**Supplied data**
□ □ □ □ □
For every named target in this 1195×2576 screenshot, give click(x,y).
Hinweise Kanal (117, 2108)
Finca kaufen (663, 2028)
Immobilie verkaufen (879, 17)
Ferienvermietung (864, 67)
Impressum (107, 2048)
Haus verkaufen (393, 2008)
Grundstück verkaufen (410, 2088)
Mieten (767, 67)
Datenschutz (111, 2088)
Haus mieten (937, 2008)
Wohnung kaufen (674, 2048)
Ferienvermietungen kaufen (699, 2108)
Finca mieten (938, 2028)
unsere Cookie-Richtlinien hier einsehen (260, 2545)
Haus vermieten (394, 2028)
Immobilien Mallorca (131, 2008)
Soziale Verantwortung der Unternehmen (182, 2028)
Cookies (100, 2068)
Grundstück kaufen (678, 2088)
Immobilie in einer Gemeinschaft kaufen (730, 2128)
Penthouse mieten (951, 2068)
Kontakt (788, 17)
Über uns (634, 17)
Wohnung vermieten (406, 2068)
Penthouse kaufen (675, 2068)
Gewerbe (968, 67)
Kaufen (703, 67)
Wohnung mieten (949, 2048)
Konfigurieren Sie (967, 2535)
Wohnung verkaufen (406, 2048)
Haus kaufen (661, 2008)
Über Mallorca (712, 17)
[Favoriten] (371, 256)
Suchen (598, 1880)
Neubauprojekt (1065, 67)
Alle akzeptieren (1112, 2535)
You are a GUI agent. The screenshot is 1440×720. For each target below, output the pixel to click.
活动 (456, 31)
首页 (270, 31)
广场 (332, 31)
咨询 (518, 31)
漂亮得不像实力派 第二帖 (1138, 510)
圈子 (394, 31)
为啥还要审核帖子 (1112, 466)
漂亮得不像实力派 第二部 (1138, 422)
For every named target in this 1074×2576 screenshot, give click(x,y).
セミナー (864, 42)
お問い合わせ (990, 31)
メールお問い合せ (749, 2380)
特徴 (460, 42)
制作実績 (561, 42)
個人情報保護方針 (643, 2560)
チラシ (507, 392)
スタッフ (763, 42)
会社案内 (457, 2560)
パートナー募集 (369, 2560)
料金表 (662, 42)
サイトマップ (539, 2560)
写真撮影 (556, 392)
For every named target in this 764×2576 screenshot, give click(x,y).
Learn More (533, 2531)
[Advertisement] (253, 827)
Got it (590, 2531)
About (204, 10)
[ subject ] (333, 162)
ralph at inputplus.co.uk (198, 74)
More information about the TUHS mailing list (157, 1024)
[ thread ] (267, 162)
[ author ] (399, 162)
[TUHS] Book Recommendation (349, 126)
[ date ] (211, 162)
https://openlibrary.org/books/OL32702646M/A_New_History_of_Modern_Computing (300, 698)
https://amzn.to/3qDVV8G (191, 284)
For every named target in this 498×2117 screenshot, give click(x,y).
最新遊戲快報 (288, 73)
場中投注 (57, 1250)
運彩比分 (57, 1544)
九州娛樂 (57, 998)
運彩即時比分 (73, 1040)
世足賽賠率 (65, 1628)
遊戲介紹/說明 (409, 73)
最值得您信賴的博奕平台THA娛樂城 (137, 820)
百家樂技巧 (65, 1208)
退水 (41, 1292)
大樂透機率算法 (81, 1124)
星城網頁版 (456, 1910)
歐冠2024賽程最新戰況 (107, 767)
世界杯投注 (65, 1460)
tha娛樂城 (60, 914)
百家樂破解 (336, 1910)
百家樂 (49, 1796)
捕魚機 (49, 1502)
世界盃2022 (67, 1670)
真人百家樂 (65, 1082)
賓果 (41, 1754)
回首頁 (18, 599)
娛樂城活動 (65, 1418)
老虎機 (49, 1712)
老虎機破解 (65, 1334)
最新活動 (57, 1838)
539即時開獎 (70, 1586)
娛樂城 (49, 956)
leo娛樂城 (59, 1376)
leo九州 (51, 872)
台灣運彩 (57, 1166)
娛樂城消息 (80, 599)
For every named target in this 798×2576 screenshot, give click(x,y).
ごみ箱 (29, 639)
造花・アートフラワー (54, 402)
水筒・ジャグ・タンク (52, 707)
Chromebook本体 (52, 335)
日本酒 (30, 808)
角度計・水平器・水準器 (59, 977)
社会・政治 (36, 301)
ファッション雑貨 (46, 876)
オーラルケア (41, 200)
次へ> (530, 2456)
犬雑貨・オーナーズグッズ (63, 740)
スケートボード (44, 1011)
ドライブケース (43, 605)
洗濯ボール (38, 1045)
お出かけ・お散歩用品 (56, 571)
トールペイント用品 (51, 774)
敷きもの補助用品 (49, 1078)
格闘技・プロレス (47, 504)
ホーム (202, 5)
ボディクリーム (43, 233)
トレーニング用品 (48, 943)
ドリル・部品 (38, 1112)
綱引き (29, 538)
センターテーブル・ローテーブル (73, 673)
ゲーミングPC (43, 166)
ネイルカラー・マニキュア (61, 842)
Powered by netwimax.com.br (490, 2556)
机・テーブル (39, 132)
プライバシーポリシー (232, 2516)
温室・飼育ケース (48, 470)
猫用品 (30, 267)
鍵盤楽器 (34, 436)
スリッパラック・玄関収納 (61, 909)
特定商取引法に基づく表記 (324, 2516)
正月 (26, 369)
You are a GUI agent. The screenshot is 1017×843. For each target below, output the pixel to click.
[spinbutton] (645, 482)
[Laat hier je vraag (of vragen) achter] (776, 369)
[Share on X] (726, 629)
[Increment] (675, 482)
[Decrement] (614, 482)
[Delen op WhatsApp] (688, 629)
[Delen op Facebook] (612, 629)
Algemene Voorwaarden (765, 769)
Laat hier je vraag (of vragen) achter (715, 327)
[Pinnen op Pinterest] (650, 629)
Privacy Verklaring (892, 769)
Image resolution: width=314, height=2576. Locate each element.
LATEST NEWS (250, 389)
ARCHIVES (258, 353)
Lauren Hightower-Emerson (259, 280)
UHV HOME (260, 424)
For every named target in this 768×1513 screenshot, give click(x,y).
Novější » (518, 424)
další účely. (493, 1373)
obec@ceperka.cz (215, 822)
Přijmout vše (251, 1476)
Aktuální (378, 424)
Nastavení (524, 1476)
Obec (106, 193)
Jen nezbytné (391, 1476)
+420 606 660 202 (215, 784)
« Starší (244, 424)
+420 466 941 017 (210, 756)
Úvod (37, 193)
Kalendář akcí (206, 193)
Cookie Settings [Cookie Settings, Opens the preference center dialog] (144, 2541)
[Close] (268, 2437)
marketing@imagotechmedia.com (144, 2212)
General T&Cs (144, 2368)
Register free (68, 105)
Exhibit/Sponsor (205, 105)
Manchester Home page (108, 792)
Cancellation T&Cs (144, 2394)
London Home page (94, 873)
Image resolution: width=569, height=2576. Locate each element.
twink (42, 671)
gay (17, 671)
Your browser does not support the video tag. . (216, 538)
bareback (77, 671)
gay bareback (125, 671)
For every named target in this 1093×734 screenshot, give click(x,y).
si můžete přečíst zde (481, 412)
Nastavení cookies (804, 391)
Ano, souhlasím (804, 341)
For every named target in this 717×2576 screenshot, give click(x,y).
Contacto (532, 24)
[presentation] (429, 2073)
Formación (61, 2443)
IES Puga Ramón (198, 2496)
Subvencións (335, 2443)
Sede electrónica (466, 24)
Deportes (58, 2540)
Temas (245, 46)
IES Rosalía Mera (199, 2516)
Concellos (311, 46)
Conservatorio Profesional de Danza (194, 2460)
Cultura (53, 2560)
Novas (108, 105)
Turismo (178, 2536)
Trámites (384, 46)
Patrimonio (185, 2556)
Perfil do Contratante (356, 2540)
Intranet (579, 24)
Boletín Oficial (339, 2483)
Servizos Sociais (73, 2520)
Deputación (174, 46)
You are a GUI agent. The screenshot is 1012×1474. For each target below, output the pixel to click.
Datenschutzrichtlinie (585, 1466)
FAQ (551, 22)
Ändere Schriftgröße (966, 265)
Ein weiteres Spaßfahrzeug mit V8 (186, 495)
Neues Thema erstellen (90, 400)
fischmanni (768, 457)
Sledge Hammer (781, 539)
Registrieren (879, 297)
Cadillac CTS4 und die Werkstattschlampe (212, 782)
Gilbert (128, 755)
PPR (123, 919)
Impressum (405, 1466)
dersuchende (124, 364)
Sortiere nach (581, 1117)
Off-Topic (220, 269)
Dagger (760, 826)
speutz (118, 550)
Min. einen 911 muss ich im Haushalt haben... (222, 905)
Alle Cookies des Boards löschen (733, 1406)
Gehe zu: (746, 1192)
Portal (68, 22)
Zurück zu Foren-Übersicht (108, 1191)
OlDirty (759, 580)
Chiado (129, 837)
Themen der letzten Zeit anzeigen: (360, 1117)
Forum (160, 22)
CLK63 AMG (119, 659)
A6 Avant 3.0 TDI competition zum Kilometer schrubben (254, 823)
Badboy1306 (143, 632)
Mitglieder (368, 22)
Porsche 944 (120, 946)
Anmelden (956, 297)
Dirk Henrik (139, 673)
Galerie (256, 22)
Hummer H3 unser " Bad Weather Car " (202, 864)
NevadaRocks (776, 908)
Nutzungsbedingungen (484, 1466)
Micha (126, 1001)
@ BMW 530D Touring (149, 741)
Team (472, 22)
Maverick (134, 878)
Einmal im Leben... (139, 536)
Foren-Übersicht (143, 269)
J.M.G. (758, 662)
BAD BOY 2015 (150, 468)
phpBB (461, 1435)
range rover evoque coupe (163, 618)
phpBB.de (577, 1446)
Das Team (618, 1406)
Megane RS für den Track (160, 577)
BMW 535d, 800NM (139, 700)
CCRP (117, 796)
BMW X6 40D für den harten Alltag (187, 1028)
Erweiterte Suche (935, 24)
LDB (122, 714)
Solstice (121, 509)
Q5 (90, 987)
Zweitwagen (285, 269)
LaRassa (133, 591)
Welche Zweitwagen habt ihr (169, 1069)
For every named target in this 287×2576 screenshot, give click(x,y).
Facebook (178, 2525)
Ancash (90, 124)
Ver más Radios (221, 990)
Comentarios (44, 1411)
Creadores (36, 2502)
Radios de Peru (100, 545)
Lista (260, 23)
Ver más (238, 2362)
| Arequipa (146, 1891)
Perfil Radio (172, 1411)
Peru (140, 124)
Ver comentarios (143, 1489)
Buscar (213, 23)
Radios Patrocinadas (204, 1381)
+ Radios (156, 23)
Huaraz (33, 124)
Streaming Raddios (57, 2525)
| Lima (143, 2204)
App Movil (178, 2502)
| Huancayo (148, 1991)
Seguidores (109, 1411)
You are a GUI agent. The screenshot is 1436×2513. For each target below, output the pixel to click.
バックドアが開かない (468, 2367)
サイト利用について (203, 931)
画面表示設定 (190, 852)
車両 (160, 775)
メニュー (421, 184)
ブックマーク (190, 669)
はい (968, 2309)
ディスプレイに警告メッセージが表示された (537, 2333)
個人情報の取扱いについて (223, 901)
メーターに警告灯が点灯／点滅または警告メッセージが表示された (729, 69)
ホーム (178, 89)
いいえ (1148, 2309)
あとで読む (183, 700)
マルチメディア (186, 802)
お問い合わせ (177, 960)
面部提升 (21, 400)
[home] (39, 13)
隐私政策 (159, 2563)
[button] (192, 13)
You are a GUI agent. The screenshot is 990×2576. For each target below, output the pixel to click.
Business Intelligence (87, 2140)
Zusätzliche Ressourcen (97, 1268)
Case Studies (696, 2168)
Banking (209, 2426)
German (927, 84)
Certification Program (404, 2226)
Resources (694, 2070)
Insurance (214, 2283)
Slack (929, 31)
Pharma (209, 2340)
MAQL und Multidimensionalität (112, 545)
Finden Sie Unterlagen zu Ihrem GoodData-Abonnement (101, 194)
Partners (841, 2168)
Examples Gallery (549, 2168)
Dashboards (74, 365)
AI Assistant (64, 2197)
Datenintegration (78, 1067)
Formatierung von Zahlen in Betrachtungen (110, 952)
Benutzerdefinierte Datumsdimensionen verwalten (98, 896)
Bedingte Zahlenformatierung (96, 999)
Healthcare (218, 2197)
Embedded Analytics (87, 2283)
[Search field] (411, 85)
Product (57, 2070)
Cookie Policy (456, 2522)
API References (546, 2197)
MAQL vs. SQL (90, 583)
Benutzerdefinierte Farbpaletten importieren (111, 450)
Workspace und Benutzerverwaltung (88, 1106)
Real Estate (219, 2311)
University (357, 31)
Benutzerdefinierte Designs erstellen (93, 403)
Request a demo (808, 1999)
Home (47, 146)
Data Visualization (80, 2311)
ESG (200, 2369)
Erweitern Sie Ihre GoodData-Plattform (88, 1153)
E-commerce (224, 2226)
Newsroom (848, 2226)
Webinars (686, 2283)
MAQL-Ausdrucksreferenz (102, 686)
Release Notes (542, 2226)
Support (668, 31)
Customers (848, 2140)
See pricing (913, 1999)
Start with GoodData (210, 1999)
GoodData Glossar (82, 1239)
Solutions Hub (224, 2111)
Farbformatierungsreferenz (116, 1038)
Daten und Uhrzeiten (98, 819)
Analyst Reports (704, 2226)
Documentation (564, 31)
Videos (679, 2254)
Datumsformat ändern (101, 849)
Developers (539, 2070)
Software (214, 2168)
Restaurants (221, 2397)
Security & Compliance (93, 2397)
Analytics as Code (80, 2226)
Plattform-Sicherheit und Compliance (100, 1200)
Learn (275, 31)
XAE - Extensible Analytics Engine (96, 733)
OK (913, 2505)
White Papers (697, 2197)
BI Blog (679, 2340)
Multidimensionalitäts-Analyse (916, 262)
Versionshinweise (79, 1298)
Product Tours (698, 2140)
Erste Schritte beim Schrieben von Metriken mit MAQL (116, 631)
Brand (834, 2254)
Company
□ □ □ □ □
Set down again, word for word, the stretch of records from the line with "marketing@imagotechmedia.com (144, 2212)" to the line with "CLK63 AMG (119, 659)", both of those lines included.

marketing@imagotechmedia.com (144, 2212)
General T&Cs (144, 2368)
Register free (68, 105)
Exhibit/Sponsor (205, 105)
Manchester Home page (108, 792)
Cancellation T&Cs (144, 2394)
London Home page (94, 873)
Image resolution: width=569, height=2576. Locate each element.
twink (42, 671)
gay (17, 671)
Your browser does not support the video tag. . (216, 538)
bareback (77, 671)
gay bareback (125, 671)
For every named target in this 1093×734 screenshot, give click(x,y).
si můžete přečíst zde (481, 412)
Nastavení cookies (804, 391)
Ano, souhlasím (804, 341)
For every named target in this 717×2576 screenshot, give click(x,y).
Contacto (532, 24)
[presentation] (429, 2073)
Formación (61, 2443)
IES Puga Ramón (198, 2496)
Subvencións (335, 2443)
Sede electrónica (466, 24)
Deportes (58, 2540)
Temas (245, 46)
IES Rosalía Mera (199, 2516)
Concellos (311, 46)
Conservatorio Profesional de Danza (194, 2460)
Cultura (53, 2560)
Novas (108, 105)
Turismo (178, 2536)
Trámites (384, 46)
Patrimonio (185, 2556)
Perfil do Contratante (356, 2540)
Intranet (579, 24)
Boletín Oficial (339, 2483)
Servizos Sociais (73, 2520)
Deputación (174, 46)
You are a GUI agent. The screenshot is 1012×1474. For each target below, output the pixel to click.
Datenschutzrichtlinie (585, 1466)
FAQ (551, 22)
Ändere Schriftgröße (966, 265)
Ein weiteres Spaßfahrzeug mit V8 (186, 495)
Neues Thema erstellen (90, 400)
fischmanni (768, 457)
Sledge Hammer (781, 539)
Registrieren (879, 297)
Cadillac CTS4 und die Werkstattschlampe (212, 782)
Gilbert (128, 755)
PPR (123, 919)
Impressum (405, 1466)
dersuchende (124, 364)
Sortiere nach (581, 1117)
Off-Topic (220, 269)
Dagger (760, 826)
speutz (118, 550)
Min. einen 911 muss ich im Haushalt haben... (222, 905)
Alle Cookies des Boards löschen (733, 1406)
Gehe zu: (746, 1192)
Portal (68, 22)
Zurück zu Foren-Übersicht (108, 1191)
OlDirty (759, 580)
Chiado (129, 837)
Themen der letzten Zeit anzeigen: (360, 1117)
Forum (160, 22)
CLK63 AMG (119, 659)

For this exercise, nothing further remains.